1. Pull out your scraps that are too small to use for anything else. Shoddily cut them into square-ish or rectangle-ish shapes.
2. Cut a length of sewing string or embroidery floss about 10 inches long. For embroidery floss only use two strands. Thread it on a sharp needle, or embroidery needle.
3. Sewing a running stich along the outside of your scrap, tugging gently as you go to make the top gather.
4. When you are nearly finished, shove some stuffing in, then continue the running stitch around to the end.
5. Pull the string tight, and push the ruffled top into the middle of the ball, sew the edges shut. Hope that makes sense.
6. Make a whole bunch, toss them into a bucket in the middle of the ‘playing field’, make a rule that as you go in for another bomb take one back with you, so that it can soak for the next person. When set, grab one soggy cloth bomb and lob it at someone to start a WATER FIGHT!

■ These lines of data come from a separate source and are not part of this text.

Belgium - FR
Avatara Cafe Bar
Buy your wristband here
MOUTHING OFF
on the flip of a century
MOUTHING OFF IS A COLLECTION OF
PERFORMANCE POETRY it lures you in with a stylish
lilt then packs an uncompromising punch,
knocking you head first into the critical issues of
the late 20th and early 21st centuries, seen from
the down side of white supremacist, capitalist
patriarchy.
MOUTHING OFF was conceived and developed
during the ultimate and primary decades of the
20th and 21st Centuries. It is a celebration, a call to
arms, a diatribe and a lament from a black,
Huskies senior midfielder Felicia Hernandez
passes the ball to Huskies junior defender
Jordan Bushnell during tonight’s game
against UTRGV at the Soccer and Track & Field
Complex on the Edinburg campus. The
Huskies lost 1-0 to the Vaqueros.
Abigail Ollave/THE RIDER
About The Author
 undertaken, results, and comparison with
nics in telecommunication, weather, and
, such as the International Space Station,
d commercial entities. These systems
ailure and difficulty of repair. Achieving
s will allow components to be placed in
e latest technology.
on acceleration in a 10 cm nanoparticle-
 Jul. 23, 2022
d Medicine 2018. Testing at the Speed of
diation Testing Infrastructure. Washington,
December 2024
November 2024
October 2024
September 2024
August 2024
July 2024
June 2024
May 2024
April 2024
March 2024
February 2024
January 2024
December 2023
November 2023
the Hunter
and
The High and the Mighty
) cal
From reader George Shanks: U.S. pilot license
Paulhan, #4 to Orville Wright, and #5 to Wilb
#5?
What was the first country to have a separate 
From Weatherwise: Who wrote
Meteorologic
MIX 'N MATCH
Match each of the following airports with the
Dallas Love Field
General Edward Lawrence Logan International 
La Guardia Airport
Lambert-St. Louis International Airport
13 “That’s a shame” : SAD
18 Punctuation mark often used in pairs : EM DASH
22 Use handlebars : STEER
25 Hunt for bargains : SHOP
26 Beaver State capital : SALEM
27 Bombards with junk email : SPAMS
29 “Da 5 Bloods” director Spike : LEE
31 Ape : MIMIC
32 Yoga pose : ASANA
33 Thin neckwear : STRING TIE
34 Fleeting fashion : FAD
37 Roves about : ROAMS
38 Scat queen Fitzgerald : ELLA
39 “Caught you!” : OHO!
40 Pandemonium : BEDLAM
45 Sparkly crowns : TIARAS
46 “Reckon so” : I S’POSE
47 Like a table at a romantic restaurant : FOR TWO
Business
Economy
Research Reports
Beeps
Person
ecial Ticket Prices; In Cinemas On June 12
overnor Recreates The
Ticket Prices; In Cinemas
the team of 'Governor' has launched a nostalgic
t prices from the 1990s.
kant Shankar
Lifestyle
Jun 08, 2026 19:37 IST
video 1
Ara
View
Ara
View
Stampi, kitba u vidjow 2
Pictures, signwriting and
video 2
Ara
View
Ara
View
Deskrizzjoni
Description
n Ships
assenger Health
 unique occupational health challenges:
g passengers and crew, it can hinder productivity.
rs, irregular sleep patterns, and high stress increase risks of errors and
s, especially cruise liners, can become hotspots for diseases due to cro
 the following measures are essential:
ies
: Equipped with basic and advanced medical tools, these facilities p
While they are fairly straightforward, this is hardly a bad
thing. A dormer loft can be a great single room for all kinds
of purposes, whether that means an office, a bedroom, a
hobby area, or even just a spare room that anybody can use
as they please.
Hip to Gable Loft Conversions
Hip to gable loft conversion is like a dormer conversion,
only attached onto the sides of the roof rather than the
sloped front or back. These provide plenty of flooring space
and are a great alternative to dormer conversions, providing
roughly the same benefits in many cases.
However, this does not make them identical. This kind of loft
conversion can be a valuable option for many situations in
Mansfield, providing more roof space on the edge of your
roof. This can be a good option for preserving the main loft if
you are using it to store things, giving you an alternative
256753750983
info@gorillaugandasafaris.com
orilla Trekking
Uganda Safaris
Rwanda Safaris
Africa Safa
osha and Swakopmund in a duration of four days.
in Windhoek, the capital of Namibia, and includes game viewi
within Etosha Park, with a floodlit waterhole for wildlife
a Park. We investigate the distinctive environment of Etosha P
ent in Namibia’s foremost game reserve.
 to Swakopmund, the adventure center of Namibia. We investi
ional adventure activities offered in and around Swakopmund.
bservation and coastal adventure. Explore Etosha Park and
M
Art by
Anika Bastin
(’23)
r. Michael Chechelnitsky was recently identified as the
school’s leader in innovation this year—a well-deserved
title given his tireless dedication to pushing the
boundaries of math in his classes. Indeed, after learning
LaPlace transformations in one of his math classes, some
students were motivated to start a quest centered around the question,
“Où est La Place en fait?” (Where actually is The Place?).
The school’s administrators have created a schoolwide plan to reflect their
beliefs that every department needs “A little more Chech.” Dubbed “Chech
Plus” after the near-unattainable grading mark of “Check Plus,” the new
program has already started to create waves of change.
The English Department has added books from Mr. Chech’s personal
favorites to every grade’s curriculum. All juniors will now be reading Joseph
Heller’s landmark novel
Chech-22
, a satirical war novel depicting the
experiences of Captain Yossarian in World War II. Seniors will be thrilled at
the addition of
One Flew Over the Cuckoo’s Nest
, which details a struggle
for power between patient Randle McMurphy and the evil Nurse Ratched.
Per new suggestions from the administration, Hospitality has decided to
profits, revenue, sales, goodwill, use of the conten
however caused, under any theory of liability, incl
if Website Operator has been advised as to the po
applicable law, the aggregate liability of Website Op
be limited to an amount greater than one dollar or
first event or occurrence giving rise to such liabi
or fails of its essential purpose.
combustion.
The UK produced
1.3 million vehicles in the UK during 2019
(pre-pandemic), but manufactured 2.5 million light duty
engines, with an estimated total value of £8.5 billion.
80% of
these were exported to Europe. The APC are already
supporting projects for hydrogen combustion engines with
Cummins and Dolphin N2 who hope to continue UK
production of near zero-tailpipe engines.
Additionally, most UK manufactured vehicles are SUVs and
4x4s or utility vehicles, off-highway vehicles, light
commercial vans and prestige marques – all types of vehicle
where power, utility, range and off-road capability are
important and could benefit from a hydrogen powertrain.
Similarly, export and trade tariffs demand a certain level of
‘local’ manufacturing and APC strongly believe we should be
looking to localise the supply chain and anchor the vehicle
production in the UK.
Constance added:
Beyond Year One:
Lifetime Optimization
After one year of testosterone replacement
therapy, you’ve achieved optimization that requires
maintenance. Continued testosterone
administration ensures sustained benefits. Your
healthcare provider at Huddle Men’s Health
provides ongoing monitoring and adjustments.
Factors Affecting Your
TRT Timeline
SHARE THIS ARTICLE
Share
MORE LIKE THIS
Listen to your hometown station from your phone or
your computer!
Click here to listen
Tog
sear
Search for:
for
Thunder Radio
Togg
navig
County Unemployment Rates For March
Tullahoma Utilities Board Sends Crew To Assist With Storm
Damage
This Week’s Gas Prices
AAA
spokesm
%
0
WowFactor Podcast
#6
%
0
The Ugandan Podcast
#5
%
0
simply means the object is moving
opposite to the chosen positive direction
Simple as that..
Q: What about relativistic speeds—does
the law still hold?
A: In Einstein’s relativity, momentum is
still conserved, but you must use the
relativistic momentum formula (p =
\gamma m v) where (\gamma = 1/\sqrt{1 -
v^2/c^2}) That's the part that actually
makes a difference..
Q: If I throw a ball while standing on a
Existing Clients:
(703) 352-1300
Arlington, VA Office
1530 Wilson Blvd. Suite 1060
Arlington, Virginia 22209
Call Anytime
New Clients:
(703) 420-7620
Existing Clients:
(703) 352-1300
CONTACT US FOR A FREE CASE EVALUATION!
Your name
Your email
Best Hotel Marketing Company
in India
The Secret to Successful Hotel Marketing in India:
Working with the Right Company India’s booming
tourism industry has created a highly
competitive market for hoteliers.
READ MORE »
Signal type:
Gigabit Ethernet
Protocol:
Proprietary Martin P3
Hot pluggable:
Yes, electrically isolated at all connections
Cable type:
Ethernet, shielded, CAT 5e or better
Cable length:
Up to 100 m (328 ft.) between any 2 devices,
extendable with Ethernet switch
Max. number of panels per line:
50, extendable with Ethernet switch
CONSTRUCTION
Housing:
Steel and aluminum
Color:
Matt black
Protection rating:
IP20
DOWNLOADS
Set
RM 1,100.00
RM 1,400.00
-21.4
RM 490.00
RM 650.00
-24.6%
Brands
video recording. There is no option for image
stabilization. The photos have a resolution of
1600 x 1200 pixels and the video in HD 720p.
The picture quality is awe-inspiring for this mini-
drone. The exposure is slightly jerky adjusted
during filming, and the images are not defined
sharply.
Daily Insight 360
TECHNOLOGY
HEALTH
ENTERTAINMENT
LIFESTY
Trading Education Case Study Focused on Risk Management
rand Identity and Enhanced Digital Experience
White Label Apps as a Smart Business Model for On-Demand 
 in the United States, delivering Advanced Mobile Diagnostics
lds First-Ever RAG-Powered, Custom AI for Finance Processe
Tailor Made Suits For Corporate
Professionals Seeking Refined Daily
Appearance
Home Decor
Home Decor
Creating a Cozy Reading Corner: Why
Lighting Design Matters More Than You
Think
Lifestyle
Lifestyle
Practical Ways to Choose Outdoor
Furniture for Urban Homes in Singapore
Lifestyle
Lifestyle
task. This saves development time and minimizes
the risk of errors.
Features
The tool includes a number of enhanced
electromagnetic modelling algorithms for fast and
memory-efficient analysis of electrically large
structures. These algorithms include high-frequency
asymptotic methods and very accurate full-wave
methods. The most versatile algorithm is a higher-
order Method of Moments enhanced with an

Greener Essays – Part 2 – Plastic

When we first started learning more about the world, for example what is wrong with the food or how dangerous plastic is, my mind was whirling. I decided to type out everything in my own words, which became these ‘essays’, which I scrapbooked and included in our family photo album to chart the changes we were making in our life.
Since I’m on vacation this week with my in-laws, I thought it would be a good time to post all my essays from last year, showing what we learned, and how we’ve shaped our lives around this information to be the people we are this year.
So here is Part Two of the Six Part series…

Plastic, June 2012
One scientist who has done extensive research on chemicals in plastic insists that “no plastic is safe”, none of it. NONE AT ALL. From the documentaries on plastic that we watched I learned that plastic comes from oil. It makes countless people who live near these plastic factories sick from the fumes, sad, but thru that part of the movie, I’m thinking “WHEW, dodged that bullet” – but actually, no. Every plastic item starts with that “plastic smell”, and when we smell it, we are literally breathing in chemicals through our mouth and nose. On top of that we typically heat up plastic – items in the microwave and dishwasher, plastic bottles in the trunk, tents in the sun – and all scientists agree that, when heated, the compounds in the plastic are released, to be absorbed into the air we breathe, absorbed into our skin by contact, and absorbed into the food we are cooking – Eeek!! Scary! Now wait a minute, chemical companies have been telling us for years that their chemical are safe, what exactly do these chemicals do to us? Well, the studies show that the plastic releases estrogen hormones, which send signals to the brain, that is why girls are starting puberty too soon, and it’s also shown to cause breast cancer and influence other cancer causing cells in the body. The chemical causing all this mayhem? BPA. I’d heard about BPA, but I’d heard that it was taken out of baby bottles, so, like yay right? Wrong again, the toxicity of plastic is inescapable. Not only is there still BPA in all the other plastics that are not baby bottles, but a study published in Environmental Health confirms that “hormone-disrupting chemicals leach from almost all plastics, even BPA-free plastics.” Geez, cuz that’s what I wanted to hear. Time to get plastic out of the house. I sewed up about 20 reusable shopping bags, and ten bulk food bags. We stopped using bottled water immediately, we used up what canned food we had, and refused to buy more with the plastic linings. We headed to goodwill where we got ceramic dishes and glass drinking glasses. Out went the plastic, all of it that was not tied down as it were, we piled it up to take a picture, and then what didn’t sell on craigslist we donated to the library’s thrift store. We relented, and kept a few things, like the vacuum and the fans. We felt a lot of relief getting all of that out of the house, we wanted to do more, but our attention turned to our disastrously unhealthy food…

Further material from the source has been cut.